MAKASSAR, 𝗧𝗘𝗥𝗢𝗣𝗢𝗡𝗚𝗔𝗦𝗣𝗜𝗥𝗔𝗦𝗜𝗠𝗔𝗦𝗬𝗔𝗥𝗔𝗞𝗔𝗧.𝗖𝗢𝗠 – Wakil Ketua Dewan Pimpinan Daerah Persatuan Jurnalis Indonesia (DPD PJI) Sulawesi Selatan, Rizal Rahman, angkat bicara terkait dugaan belum dibayarkannya gaji ratusan Pegawai Pemerintah dengan Perjanjian Kerja (PPPK) di sejumlah Satuan Kerja Perangkat Daerah (SKPD) lingkup Pemerintah Kota Makassar.
Kepada awak media, Senin (16/2/2026), Rizal menyebut kondisi tersebut sebagai persoalan serius yang harus segera diselesaikan pemerintah daerah, terlebih menjelang bulan Ramadhan.
“Tidak ada alasan pemerintah kota untuk menunda atau tidak membayarkan hak para PPPK. Mereka bekerja, memiliki keluarga, dan kebutuhan yang harus dipenuhi, apalagi menjelang Ramadhan,” tegas Rizal.
Ia menilai, apabila benar terjadi penundaan pembayaran dengan alasan administratif, maka hal tersebut menunjukkan lemahnya tata kelola administrasi dan manajemen kepegawaian di lingkup SKPD terkait.
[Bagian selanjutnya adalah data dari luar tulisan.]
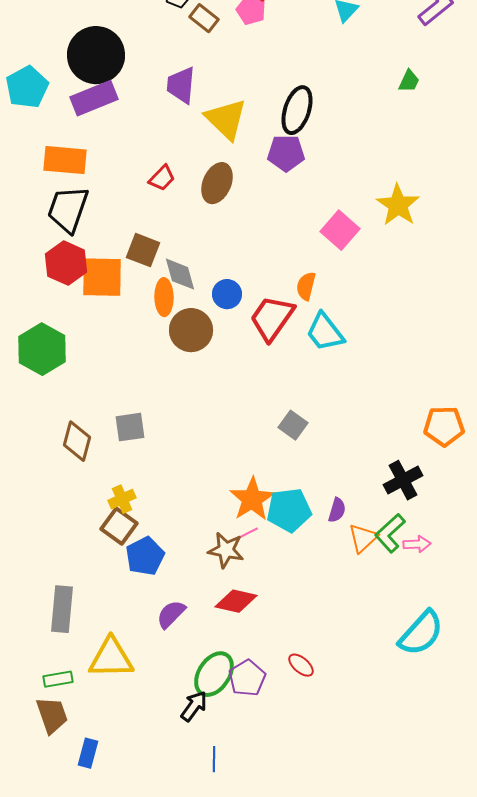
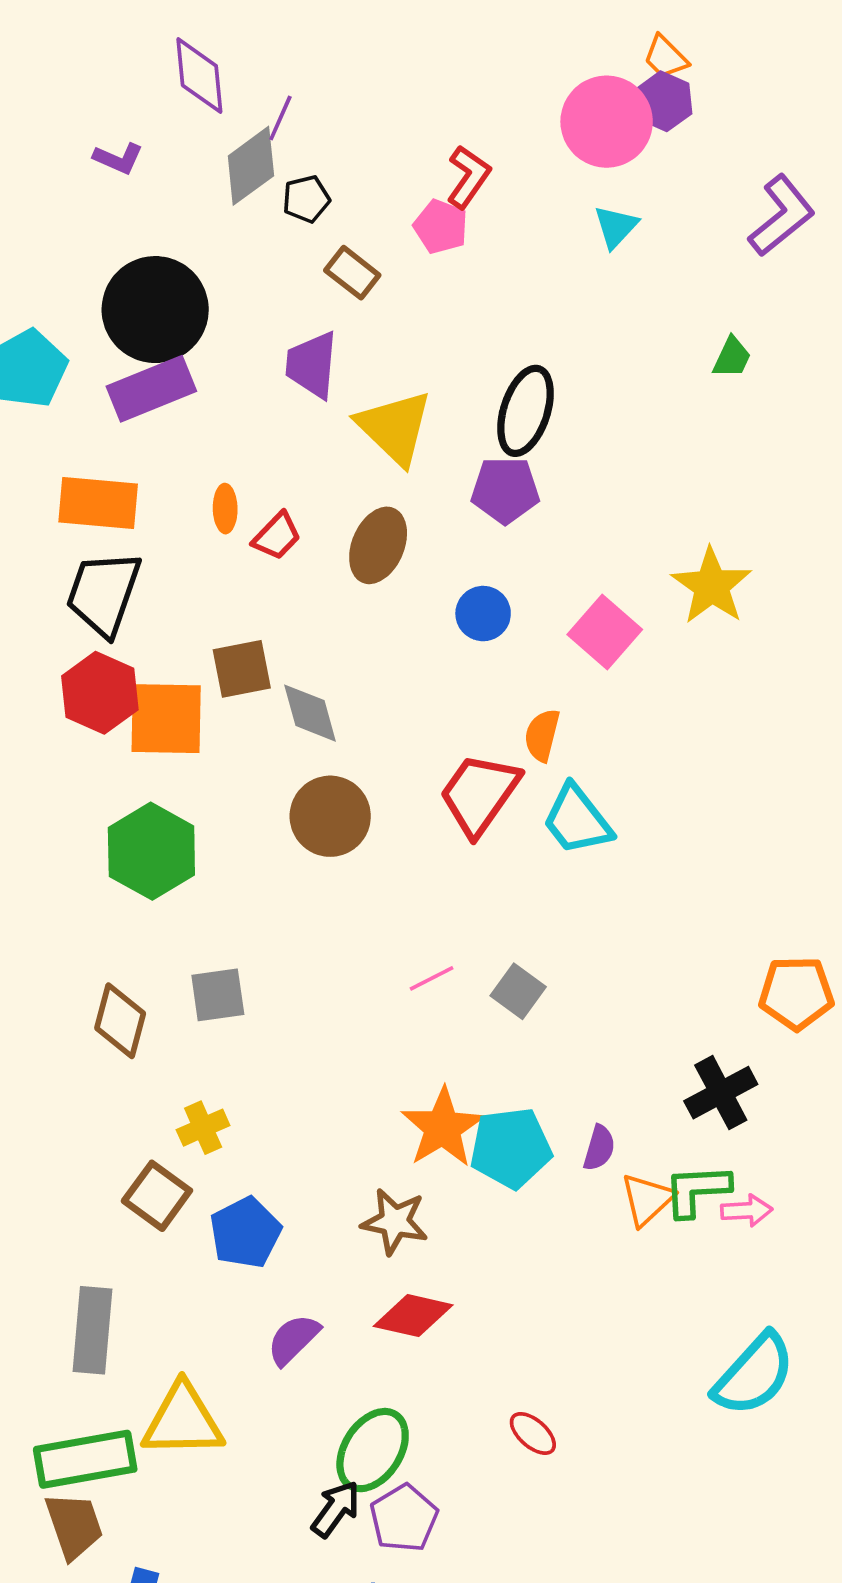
brown rectangle: (204, 18) -> (352, 273), moved
brown square: (143, 250) -> (242, 669), turned -32
blue circle: (227, 294) -> (483, 614), moved
orange ellipse: (164, 297) -> (225, 509), moved, size x0.7
green hexagon: (42, 349) -> (151, 851), moved
brown square: (119, 526) -> (157, 1196), moved
green L-shape: (390, 533) -> (697, 1190), turned 39
pink line: (246, 534) -> (432, 978), moved
purple pentagon: (247, 678) -> (404, 1518), moved
green rectangle: (58, 679) -> (85, 1459), size x1.8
Menurutnya, keterlambatan pembayaran gaji bukan hanya berdampak pada kesejahteraan pegawai, tetapi juga berpotensi menurunkan moral dan kinerja aparatur di lapangan.
Lebih lanjut, Rizal juga menyoroti adanya dugaan bahwa ratusan PPPK paruh waktu belum menerima gaji karena akan diberhentikan, dan pada saat bersamaan pemerintah kota disebut mulai mengangkat tenaga baru dengan skema Penyedia Jasa Lainnya Perorangan (PJLP).
“Bisa saja ada dugaan bahwa PPPK paruh waktu tidak dibayarkan karena ingin diberhentikan, lalu digantikan dengan PJLP. Jika benar demikian, ini harus dijelaskan secara terbuka kepada publik,” ujarnya.
Ia menyebut, berdasarkan data yang dihimpun pihaknya, sejak Oktober 2025 Pemkot Makassar mulai mengangkat dan merekrut tenaga honorer dengan nomenklatur PJLP untuk memenuhi kebutuhan operasional SKPD, dengan gaji pokok sekitar Rp1,5 juta ditambah insentif harian Rp50 ribu.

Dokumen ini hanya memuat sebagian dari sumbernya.